The tools infrastructure GTI implements our abstraction and extends it with additions for practicality [4]. This includes a packaging of multiple tool analyses into so called modules that provide data sharing between closely related analyses. The runtime correctness tool MUST [5] and the trace-based online performance analysis prototype OTFX-GTI [9] are both based on GTI and demonstrate applicability to multiple compute systems at up to 16, 384 and 1, 024 processes respectively. Both tools focus on MPI applications and use a TBON layout in their standard configurations. MUST uses a total of 358 analyses (in 59 GTI modules) and OTFX-GTI uses 168 analyses (in 20 GTI modules). Large numbers of these analyses (276 and 126 respectively) execute on the application layer. This situation highlights that with abstractions such as MRNet, which provides no concept for tool components on the application layer, a large portion of the tool functionality might not be as reusable. Whereas our abstraction enables component reuse on all hierarchy layers of the tool.

6 Conclusions

Development of HPC tools must consider increasing system scale and the rise of novel parallel programming paradigms. Developing portable tools that handle these challenges well is time consuming and often requires similar solutions across tools. Tool infrastructures can provide common tool services to wide ranges of tools. Such that development investments into the infrastructure can benefit all tools that utilize them. In such a situation, the total development effort that is needed to adapt tools to new requirements could be drastically reduced.

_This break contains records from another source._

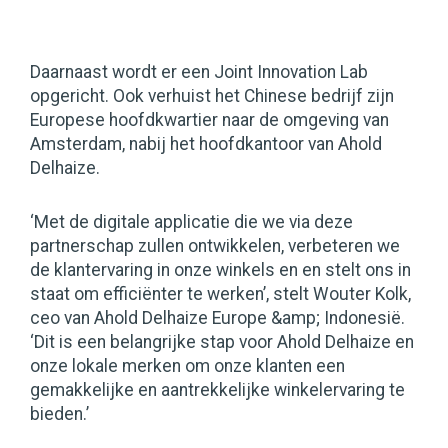
Daarnaast wordt er een Joint Innovation Lab
opgericht. Ook verhuist het Chinese bedrijf zijn
Europese hoofdkwartier naar de omgeving van
Amsterdam, nabij het hoofdkantoor van Ahold
Delhaize.
‘Met de digitale applicatie die we via deze
partnerschap zullen ontwikkelen, verbeteren we
de klantervaring in onze winkels en en stelt ons in
staat om efficiënter te werken’, stelt Wouter Kolk,
ceo van Ahold Delhaize Europe &amp; Indonesië.
‘Dit is een belangrijke stap voor Ahold Delhaize en
onze lokale merken om onze klanten een
gemakkelijke en aantrekkelijke winkelervaring te
bieden.’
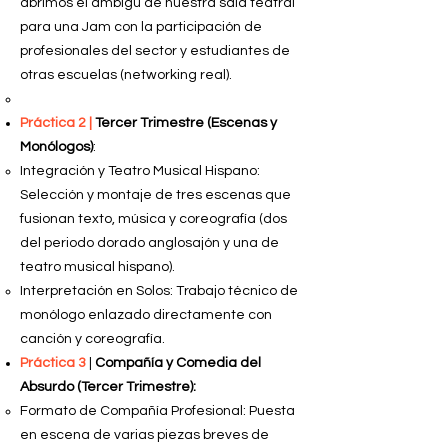
abrimos el ambigú de nuestra sala teatral
para una Jam con la participación de
profesionales del sector y estudiantes de
otras escuelas (networking real).
Práctica 2 |
Tercer Trimestre (Escenas y
Monólogos)
:
Integración y Teatro Musical Hispano:
Selección y montaje de tres escenas que
fusionan texto, música y coreografía (dos
del periodo dorado anglosajón y una de
teatro musical hispano).
Interpretación en Solos: Trabajo técnico de
monólogo enlazado directamente con
canción y coreografía.
Práctica 3
|
Compañía y Comedia del
Absurdo (Tercer Trimestre):
Formato de Compañía Profesional: Puesta
en escena de varias piezas breves de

We extend upon TBON-oriented tools infrastructures with a mapping-based abstraction. This abstraction allows tool developers to implement their overall tool as fine-grained analyses. The abstraction carefully connects the concept of tool hierarchies with a high-level thinking in terms of events and analyses. This targets a deeply integrated development that lets the infrastructure provide as much functionality as possible. If we compare our approach with existing infrastructures we see increased opportunity for component reuse, as well as simplified development for tool developers. The infrastructure CBTF, which follows similar goals as our approach, compares closely, but lacks portable support for instrumentation.

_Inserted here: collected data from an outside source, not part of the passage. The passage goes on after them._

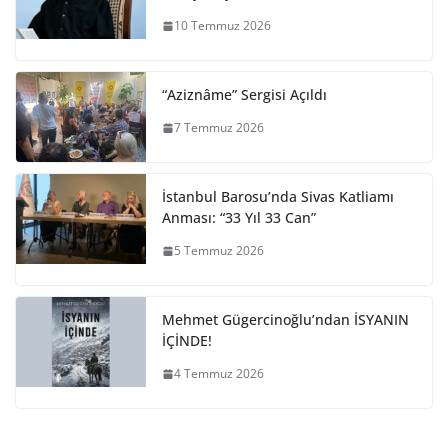
10 Temmuz 2026
“Aziznâme” Sergisi Açıldı
7 Temmuz 2026
İstanbul Barosu’nda Sivas Katliamı
Anması: “33 Yıl 33 Can”
5 Temmuz 2026
Mehmet Gügercinoğlu’ndan İSYANIN
İÇİNDE!
4 Temmuz 2026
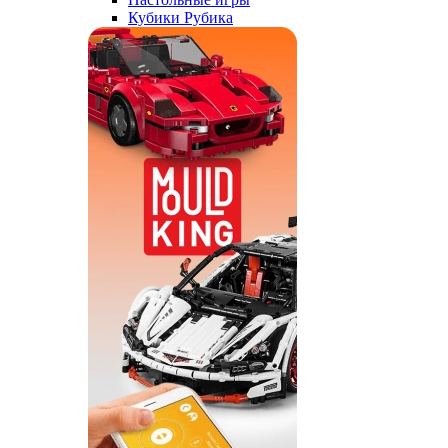
Кубики Рубика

If deeply integrated tools infrastructures receive widespread use, tool development could be drastically simplified. Developers could reuse valuable lessons learned that are embedded in a repository of existing tool components. A large community could then maintain these modules to adapt them to ongoing trends in HPC. Developing a novel tool becomes a reuse of existing modules with an addition of tool specific modules, towards reduced time to solution. Experience with tools that are based on our abstraction are promising and enable tools that operate for 1, 024 and 16, 384 application processes respectively.